Establish the number of lines below that contain the string "Nocturna". State that number alone.

════════

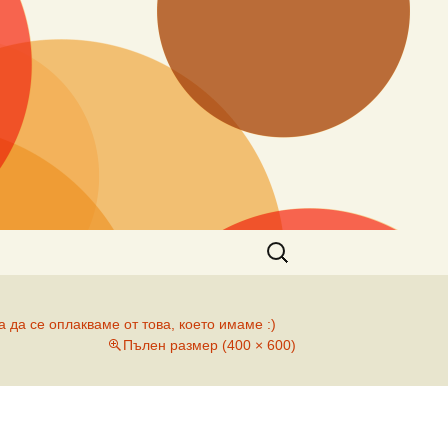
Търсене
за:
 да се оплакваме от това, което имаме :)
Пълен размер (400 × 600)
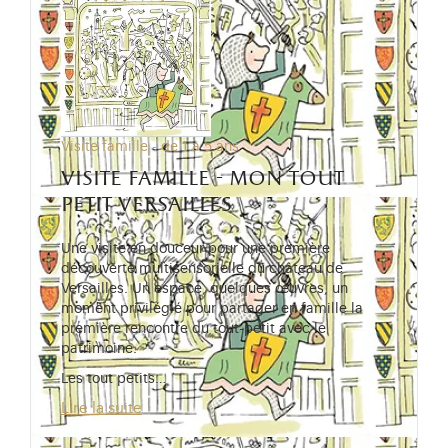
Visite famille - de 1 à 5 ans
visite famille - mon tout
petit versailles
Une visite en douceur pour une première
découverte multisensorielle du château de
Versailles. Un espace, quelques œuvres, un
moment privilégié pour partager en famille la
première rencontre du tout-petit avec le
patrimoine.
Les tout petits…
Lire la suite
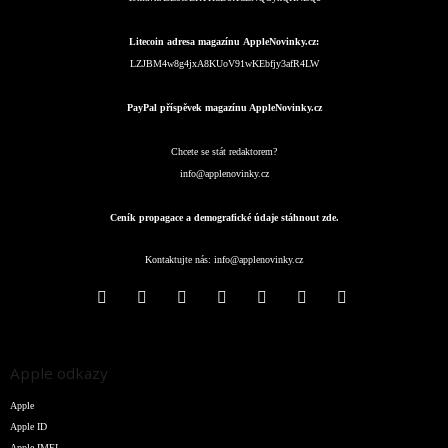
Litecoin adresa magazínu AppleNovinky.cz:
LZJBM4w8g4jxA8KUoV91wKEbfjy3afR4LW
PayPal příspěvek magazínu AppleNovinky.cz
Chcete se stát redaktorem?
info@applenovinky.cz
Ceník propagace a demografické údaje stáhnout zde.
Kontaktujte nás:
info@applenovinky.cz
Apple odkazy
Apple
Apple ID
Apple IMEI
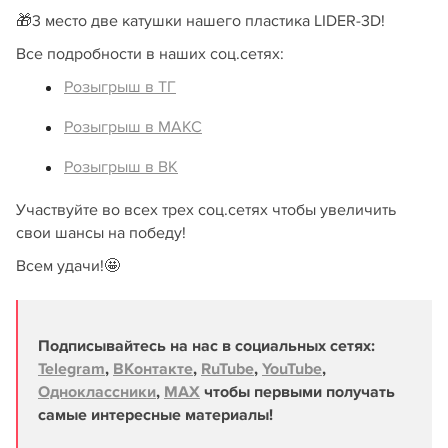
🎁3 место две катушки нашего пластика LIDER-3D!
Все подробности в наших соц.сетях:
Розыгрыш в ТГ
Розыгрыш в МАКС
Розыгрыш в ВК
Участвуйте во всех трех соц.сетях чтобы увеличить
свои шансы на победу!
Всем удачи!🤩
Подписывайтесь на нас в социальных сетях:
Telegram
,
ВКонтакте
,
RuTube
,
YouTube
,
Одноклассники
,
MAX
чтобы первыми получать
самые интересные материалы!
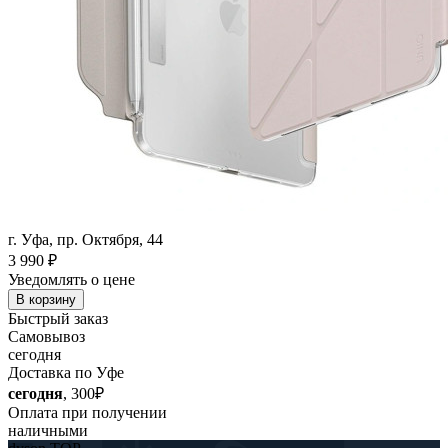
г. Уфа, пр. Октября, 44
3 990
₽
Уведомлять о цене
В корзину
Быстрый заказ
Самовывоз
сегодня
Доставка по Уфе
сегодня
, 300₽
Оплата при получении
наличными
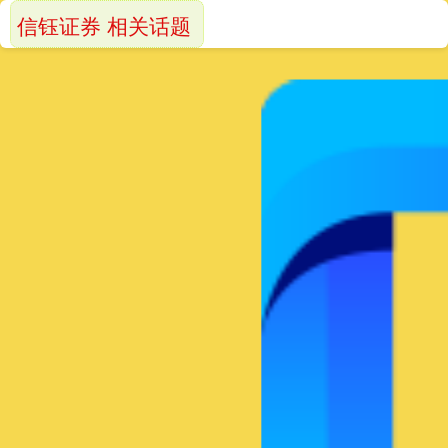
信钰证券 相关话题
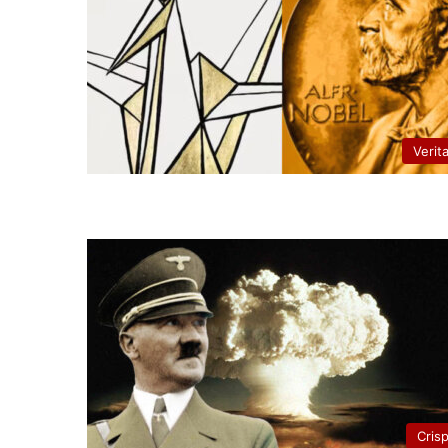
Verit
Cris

════════

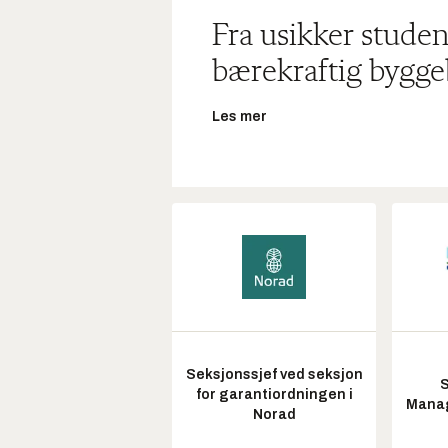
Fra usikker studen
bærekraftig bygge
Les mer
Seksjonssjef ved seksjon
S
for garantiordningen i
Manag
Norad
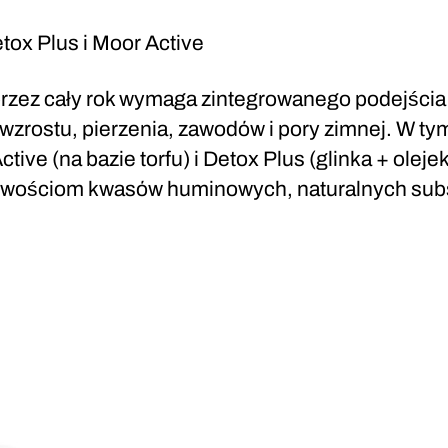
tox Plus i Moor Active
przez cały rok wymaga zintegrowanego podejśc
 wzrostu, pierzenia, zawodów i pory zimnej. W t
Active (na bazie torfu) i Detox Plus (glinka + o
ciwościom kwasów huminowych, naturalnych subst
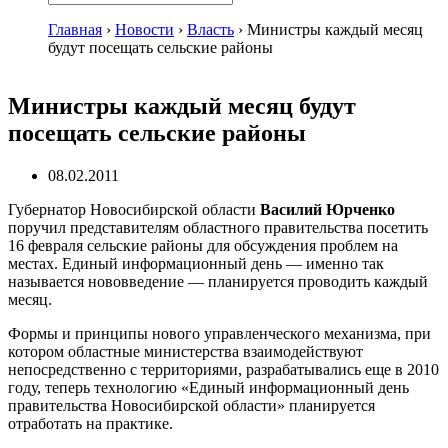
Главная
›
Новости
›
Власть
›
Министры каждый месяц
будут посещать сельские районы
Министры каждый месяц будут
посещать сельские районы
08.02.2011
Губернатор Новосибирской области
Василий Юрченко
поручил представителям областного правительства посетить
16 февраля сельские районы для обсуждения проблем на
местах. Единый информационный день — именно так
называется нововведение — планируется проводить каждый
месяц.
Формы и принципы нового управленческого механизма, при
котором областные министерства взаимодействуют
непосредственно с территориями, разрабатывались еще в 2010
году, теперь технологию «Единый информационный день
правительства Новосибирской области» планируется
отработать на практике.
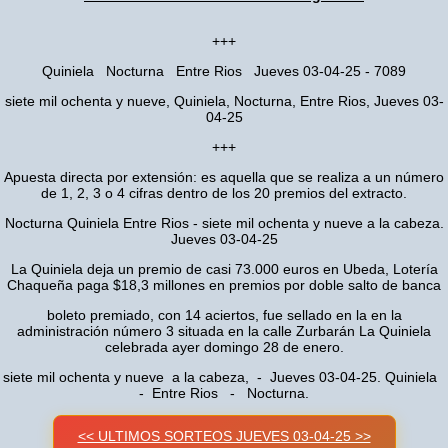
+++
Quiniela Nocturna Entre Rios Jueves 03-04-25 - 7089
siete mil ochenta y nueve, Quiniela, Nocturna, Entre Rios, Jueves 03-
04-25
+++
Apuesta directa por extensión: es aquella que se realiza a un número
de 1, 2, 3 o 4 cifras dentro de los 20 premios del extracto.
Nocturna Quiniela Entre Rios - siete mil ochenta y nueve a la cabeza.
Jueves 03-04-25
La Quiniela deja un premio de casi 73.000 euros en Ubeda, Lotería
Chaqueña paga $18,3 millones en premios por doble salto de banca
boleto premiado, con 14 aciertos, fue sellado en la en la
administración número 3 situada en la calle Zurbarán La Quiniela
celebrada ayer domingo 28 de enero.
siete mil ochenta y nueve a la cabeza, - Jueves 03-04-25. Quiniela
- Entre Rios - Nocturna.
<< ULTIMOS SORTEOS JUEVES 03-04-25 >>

════════

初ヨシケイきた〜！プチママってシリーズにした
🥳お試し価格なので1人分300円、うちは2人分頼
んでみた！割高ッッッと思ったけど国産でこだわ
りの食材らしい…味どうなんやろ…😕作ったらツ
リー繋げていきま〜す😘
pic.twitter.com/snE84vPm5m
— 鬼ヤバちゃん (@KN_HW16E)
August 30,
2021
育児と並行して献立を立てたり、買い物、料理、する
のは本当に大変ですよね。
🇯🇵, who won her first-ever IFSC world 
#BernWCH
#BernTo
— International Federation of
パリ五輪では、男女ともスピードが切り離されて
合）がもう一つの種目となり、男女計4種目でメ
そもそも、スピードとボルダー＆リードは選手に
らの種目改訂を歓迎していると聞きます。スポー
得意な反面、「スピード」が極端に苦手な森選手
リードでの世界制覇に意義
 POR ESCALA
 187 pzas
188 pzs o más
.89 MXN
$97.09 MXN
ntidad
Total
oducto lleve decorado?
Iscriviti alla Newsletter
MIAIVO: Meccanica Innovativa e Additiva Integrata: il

════════

◆ ANSWER TO THIS PROBLEM:
4